Stored items:

....

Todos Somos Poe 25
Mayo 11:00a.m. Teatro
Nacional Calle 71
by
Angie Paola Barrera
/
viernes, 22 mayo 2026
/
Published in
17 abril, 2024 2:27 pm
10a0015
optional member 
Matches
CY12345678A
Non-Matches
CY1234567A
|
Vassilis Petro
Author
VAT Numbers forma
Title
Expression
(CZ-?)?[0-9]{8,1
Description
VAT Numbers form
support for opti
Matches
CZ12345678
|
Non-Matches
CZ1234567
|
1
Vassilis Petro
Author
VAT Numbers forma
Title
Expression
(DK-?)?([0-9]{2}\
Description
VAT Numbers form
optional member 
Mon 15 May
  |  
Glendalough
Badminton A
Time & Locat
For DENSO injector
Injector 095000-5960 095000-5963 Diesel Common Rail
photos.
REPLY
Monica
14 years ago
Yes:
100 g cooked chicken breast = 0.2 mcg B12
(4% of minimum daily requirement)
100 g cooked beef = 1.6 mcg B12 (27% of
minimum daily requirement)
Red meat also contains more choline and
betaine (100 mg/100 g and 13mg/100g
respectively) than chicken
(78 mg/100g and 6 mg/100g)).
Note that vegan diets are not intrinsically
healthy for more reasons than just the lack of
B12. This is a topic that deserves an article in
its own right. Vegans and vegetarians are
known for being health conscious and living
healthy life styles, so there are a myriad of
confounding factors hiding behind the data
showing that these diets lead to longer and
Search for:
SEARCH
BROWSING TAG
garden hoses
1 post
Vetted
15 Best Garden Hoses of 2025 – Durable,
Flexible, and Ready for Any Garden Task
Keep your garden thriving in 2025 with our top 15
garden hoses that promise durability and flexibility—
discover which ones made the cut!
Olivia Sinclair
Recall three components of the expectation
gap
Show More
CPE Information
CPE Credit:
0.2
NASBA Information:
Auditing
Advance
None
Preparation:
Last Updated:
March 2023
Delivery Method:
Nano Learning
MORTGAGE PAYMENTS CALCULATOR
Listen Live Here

....

**Your goal:** After reading the entries above, state how many lines hold the word "minimum", with no text besides the number.

**Solved exercise:** 2